Work instructions
In the entries below, identify every line with the string "pressure" and copy it.

- - - -

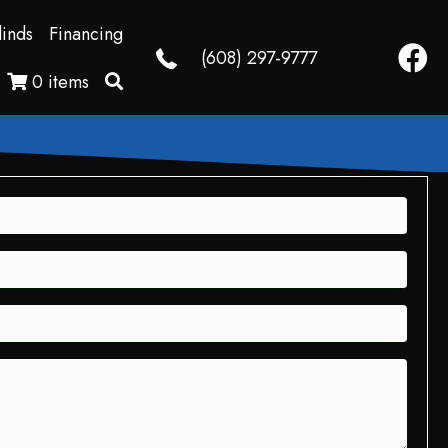
linds
Financing
Faceb
(608) 297-9777
0 items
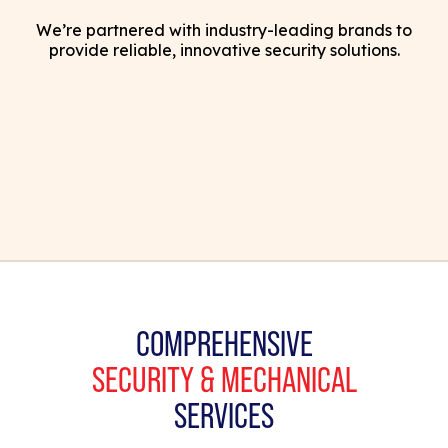
We’re partnered with industry-leading brands to
provide reliable, innovative security solutions.
COMPREHENSIVE
SECURITY & MECHANICAL
SERVICES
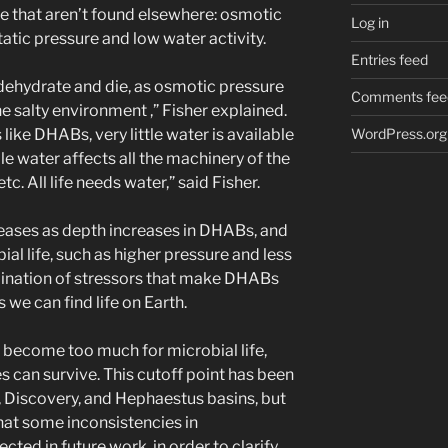
fe that aren’t found elsewhere: osmotic
Log in
tatic pressure and low water activity.
Entries feed
 dehydrate and die, as osmotic pressure
Comments fee
e salty environment ,” Fisher explained.
WordPress.org
like DHABs, very little water is available
able water affects all the machinery of the
tc. All life needs water,” said Fisher.
reases as depth increases in DHABs, and
al life, such as higher pressure and less
mbination of stressors that make DHABs
we can find life on Earth.
rs become too much for microbial life,
 can survive. This cutoff point has been
s, Discovery, and Hephaestus basins, but
that some inconsistencies in
ed in future work, in order to clarify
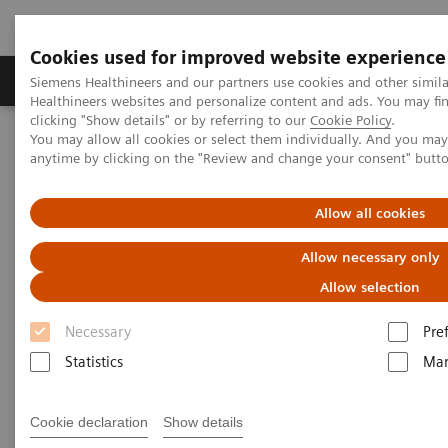
Cookies used for improved website experience
Products & Services
Support & Documentation
Siemens Healthineers and our partners use cookies and other simil
Healthineers websites and personalize content and ads. You may f
clicking "Show details" or by referring to our
Cookie Policy
.
You may allow all cookies or select them individually. And you ma
Home
Medical Imaging
Computed Tomography
anytime by clicking on the "Review and change your consent" butt
The NAEOTOM Alpha class
NAEOTOM Alpha.Pro
Allow all cookies
Allow necessary only
Allow selection
Necessary
Pre
Statistics
Mar
Cookie declaration
Show details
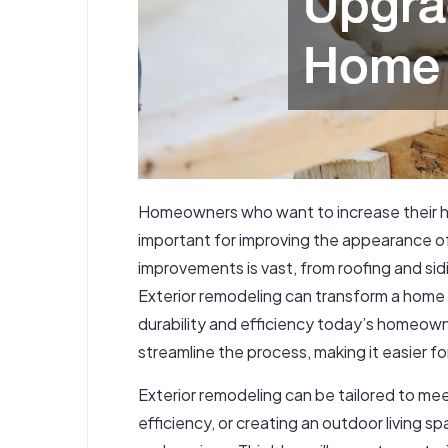
Homeowners who want to increase their hom
important for improving the appearance of 
improvements is vast, from roofing and si
Exterior remodeling can transform a home f
durability and efficiency today’s homeowne
streamline the process, making it easier 
Exterior remodeling can be tailored to me
efficiency, or creating an outdoor living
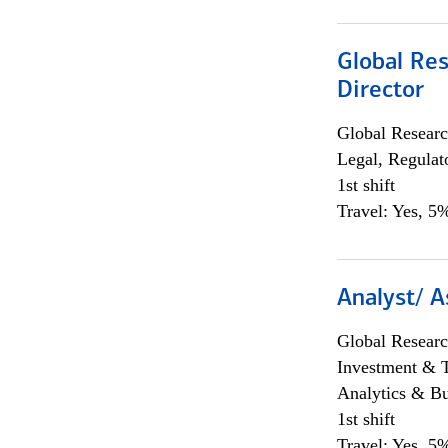
Global Res
Director
Global Researc
Legal, Regulat
1st shift
Travel: Yes, 5%
Analyst/ A
Global Researc
Investment & 
Analytics & Bu
1st shift
Travel: Yes, 5%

- - - -

Answer for this exercise
tatic pressure and low water activity.
 dehydrate and die, as osmotic pressure
al life, such as higher pressure and less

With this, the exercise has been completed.